A devotional thought from Mike Cosper for “Created to Rule”
It often surprises people, but one of the first things I think of when I think about being image bearers who reign over creation is football. Not the works of Shakespeare or Frank Lloyd Wright, not Bach or Sir Isaac Newton, but Peyton Manning on a fourth and a million, hitting an open receiver when it seems impossible. That, it seems to me, is the image of God on display.
You might think I’m being funny or sarcastic, but I’m not. In such a situation, there is a combination of mental and physical acuity that displays the heights of human ability. Everything happens in an instant, wherein the quarterback observes and accounts for the movement of 22 people at once—like an entire chess game played in 5 or 6 seconds. He can do this because of years of watching game film and studying plays. That knowledge enables him—again, in an instant—to identify points of weakness in the defense and identify a target.
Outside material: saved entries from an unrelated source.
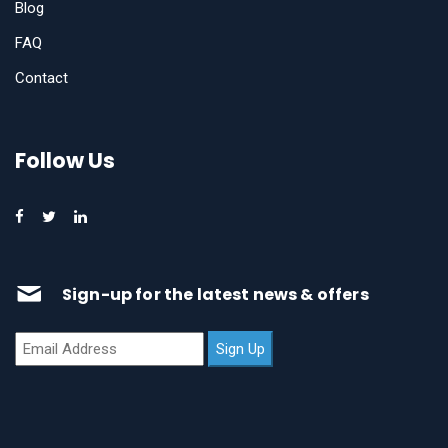
Blog
FAQ
Contact
Follow Us
Sign-up for the latest news & offers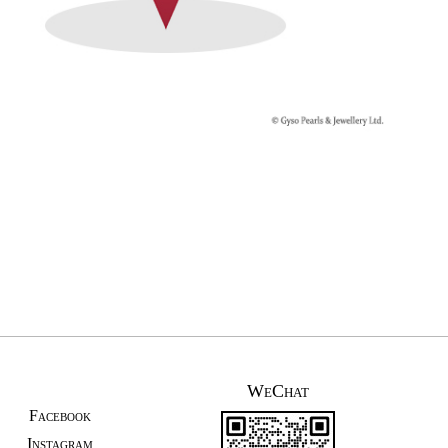
WeChat
Facebook
Instagram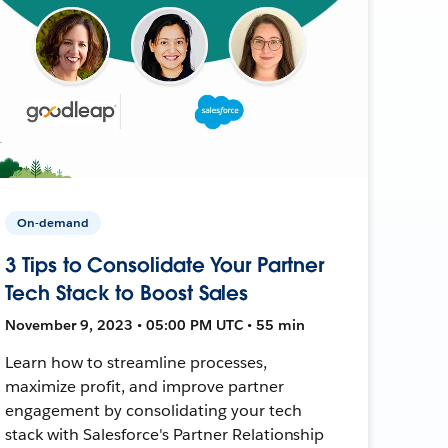
On-demand
3 Tips to Consolidate Your Partner
Tech Stack to Boost Sales
November 9, 2023 • 05:00 PM UTC • 55 min
Learn how to streamline processes,
maximize profit, and improve partner
engagement by consolidating your tech
stack with Salesforce's Partner Relationship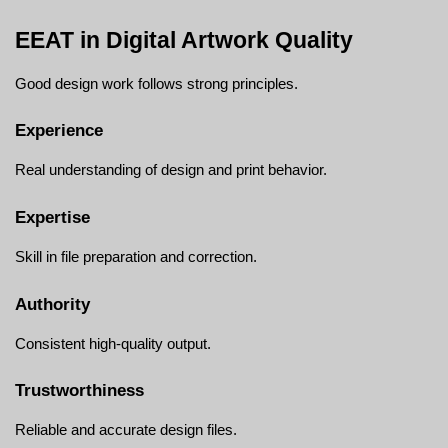
EEAT in Digital Artwork Quality
Good design work follows strong principles.
Experience
Real understanding of design and print behavior.
Expertise
Skill in file preparation and correction.
Authority
Consistent high-quality output.
Trustworthiness
Reliable and accurate design files.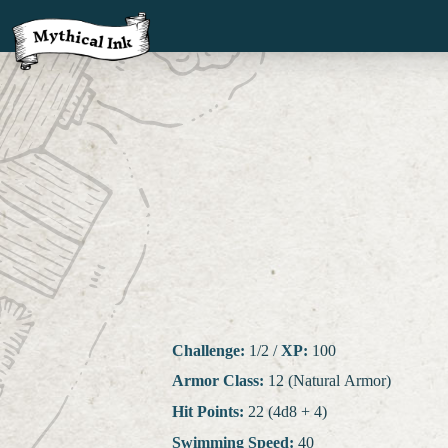
Challenge:
1/2
/
XP:
100
Armor Class:
12 (Natural Armor)
Hit Points:
22 (4d8 + 4)
Swimming Speed:
40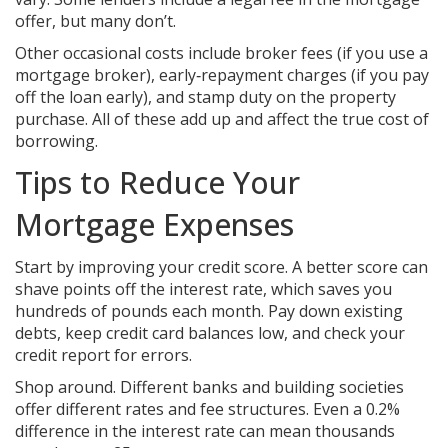
offer, but many don’t.
Other occasional costs include broker fees (if you use a
mortgage broker), early‑repayment charges (if you pay
off the loan early), and stamp duty on the property
purchase. All of these add up and affect the true cost of
borrowing.
Tips to Reduce Your
Mortgage Expenses
Start by improving your credit score. A better score can
shave points off the interest rate, which saves you
hundreds of pounds each month. Pay down existing
debts, keep credit card balances low, and check your
credit report for errors.
Shop around. Different banks and building societies
offer different rates and fee structures. Even a 0.2%
difference in the interest rate can mean thousands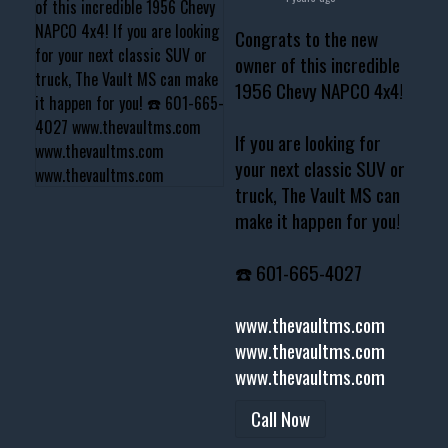
Congrats to the new
owner of this incredible
1956 Chevy NAPCO 4x4!
If you are looking for
your next classic SUV or
truck, The Vault MS can
make it happen for you!
☎️ 601-665-4027
www.thevaultms.com
www.thevaultms.com
www.thevaultms.com
Call Now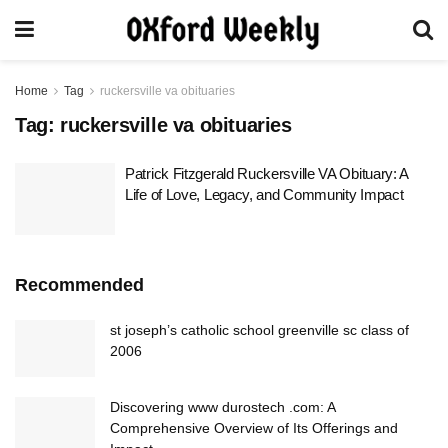
Home
Tag
ruckersville va obituaries
Tag:
ruckersville va obituaries
Patrick Fitzgerald Ruckersville VA Obituary: A
Life of Love, Legacy, and Community Impact
Recommended
st joseph’s catholic school greenville sc class of
2006
Discovering www durostech .com: A
Comprehensive Overview of Its Offerings and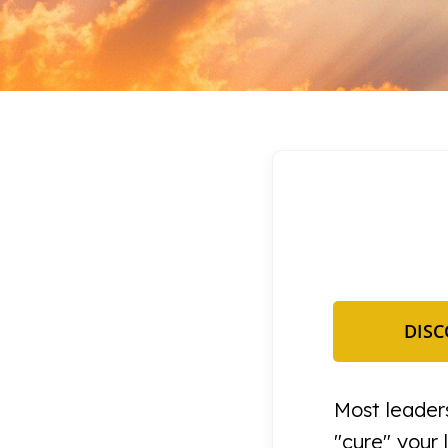
DISC
Most leaders
"cure" your 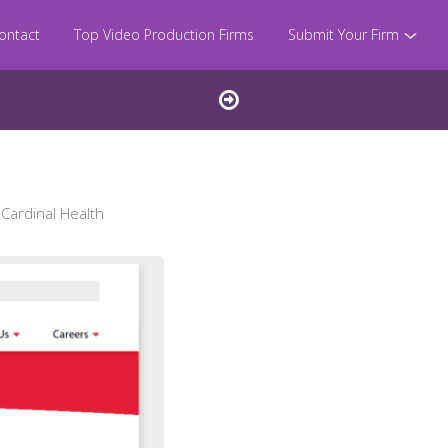
ontact
Top Video Production Firms
Submit Your Firm
Cardinal Health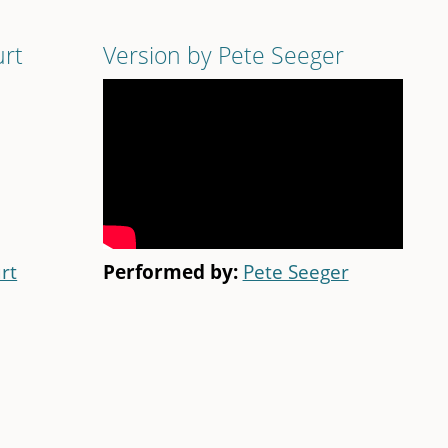
urt
Version by Pete Seeger
rt
Performed by:
Pete Seeger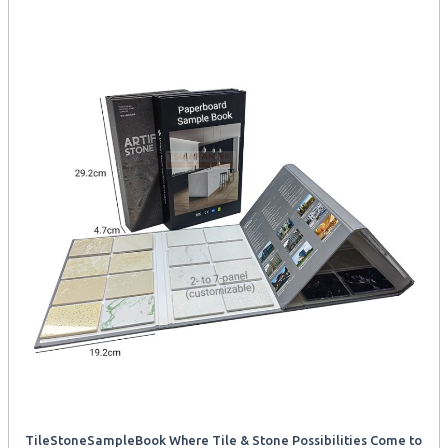
TileStoneSampleBook Where Tile & Stone Possibilities Come to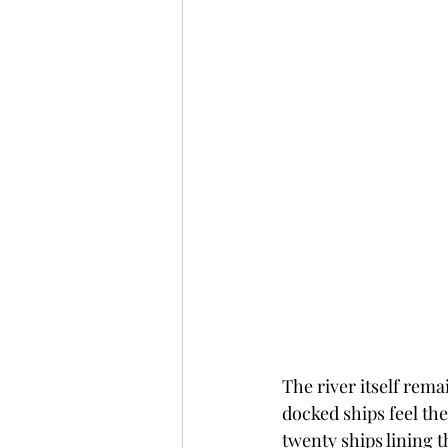
The river itself rem
docked ships feel the
twenty ships lining 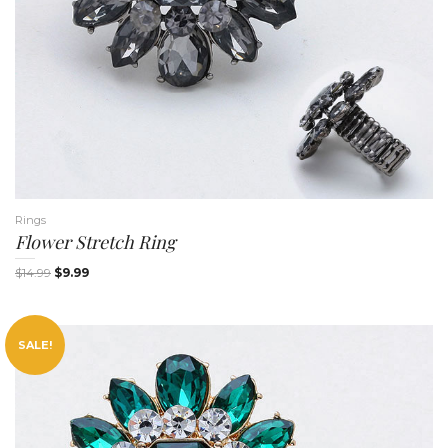
t
Rings
Flower Stretch Ring
i
$
14.99
$
9.99
SALE!
o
The throw itself is another wondrous achievement. The ball has to move on a perfect trajectory with a margin of error that’s a matter of inches. The quarterback has no time to think about his throw, so he relies on years of practice and muscle memory to reflexively dial in the right speed, angle, and timing of the throw. And with the great quarterbacks, they make it. Such a performance is the convergence of years of study and practice, all in a body that’s been fine-tuned into a machine.
Maybe these moments—like a hole in one in golf or a triple double in the NBA—are simply a glimpse of life the way it was meant to be. Maybe this is the height of what it means for God to tell us to rule over creation—including our own minds, bodies, and reflexes. Maybe it is just a glimpse of what the psalmist meant when he extolled, “I will praise You because I have been remarkably and wonderfully made” (Ps. 139:14).
Pause and Reflect
• What kinds of expertise have you seen that reflect human rule over creation?
• Have you ever seen or personally experienced that kind of “effortless mastery”? How does such an experience reflect our rule over creation?